The body evanescent, the spirit eternal. Rest In Power.
I read Jackson's 1971 manifesto Blood in My Eye a few months after Tookie's death, and I immediately saw why the state would want to cast Jackson as a bearer of "violence and lawlessness." The book is, in essence, the American transliteration of guerrilla warfare stratagems written by folks like Che Guevara and Mao Zedong--the reimagination of the metropole as the epicenter of the American revolution, a blueprint for the forceful uprising of an indignant underground army. Jackson was killed 38 years ago today (well, yesterday) as the result of an alleged prison riot--according to officials, he was hiding a pistol in his afro. To this day, however, details are hazy and many people speculate that his assassination was an act of silencing him--that is, the very enactment of state violence that Jackson himself sought to overturn.

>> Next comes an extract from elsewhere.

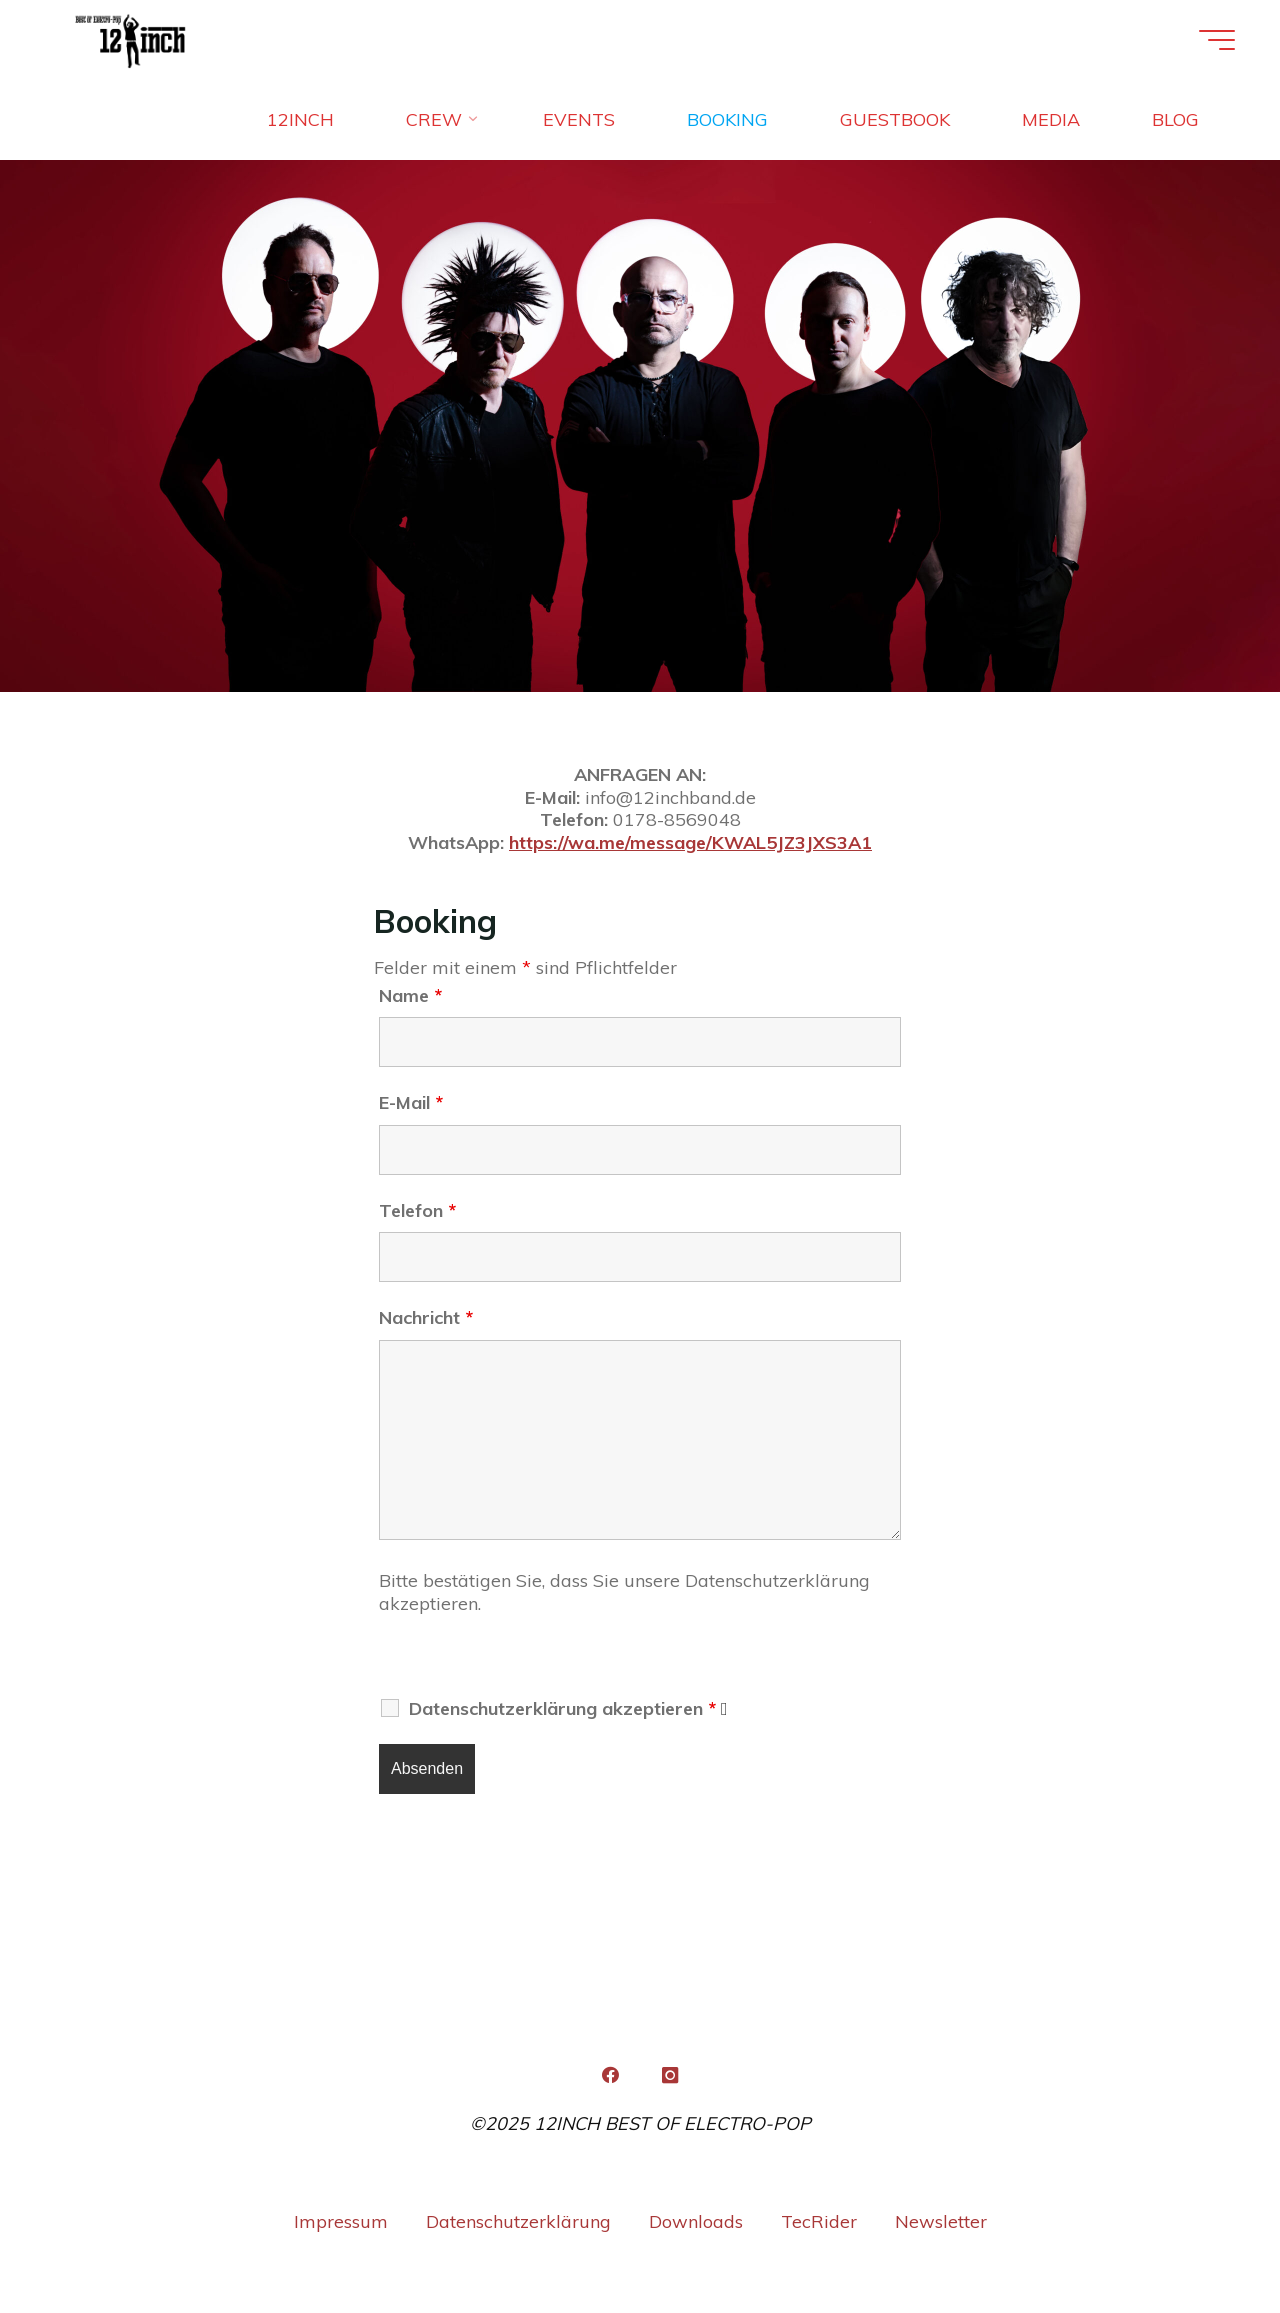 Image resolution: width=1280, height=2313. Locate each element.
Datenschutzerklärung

I have my own disagreements with Blood in My Eye, similar to the ones rife in Jackson's Black Panther Party around the time of his death. Famously, in that same year Eldridge Cleaver split from the leadership to amass such an armed underground cabal, the Black Liberation Army, while co-founder Huey Newton continued to develop his communitarian visions of popular self-determination within black (and oppressed) communities. I am perhaps more attuned to Newton's ideas, but I cannot help but stand in awe of Jackson's force. Blood in My Eye infuses a haunting beauty into the specter of an America crumbling from the fury of the dispossessed, burgeoning with the details of how such an internal war might be won. Violent it is, but lawless? Jackson may have wanted to dance in the flames of the cityscape, but only since he had already bore witness to the "law" as it was--he was jailed indefinitely for stealing $70, and he died for trying to envision, and actualize, a new legal order that didn't serve primarily to contain the indigent.
Tookie and Jackson may seem divergent in the messages they spread while incarcerated; the former worked to deter young black men from joining gangs, while the latter sought to reallocate capital through armed resistance. But they share an intertwined destiny--the state killed them both, in the very same prison--and perhaps this illuminates their similarities. From behind bars, both men sought to transform the operative potential of black youth, redirecting them from gang warfare to a deeper project of social transformation--one that dared to question the very sanctity of the prison system and its enduring presence in poor communities of color. The two sought peace by different means, but they both died for the crime of thinking outside the box (or cell).
Blood in My Eye remains one of my favorite books to this day--not because I believe in his prescriptions, but rather because it's an inspiring and painful glimpse into the final words (it was completed days before his death) of a man with the boot to his neck, clawing viciously for air. Jackson has been long gone, but his writings have remained for the posterity of critical thinkers who have wept in gratitude for his temerity to speak the unspeakable. We may never know his suffering, but we owe it to him to preserve the part of him that remains.
The body evanescent, the spirit eternal. Rest In Power.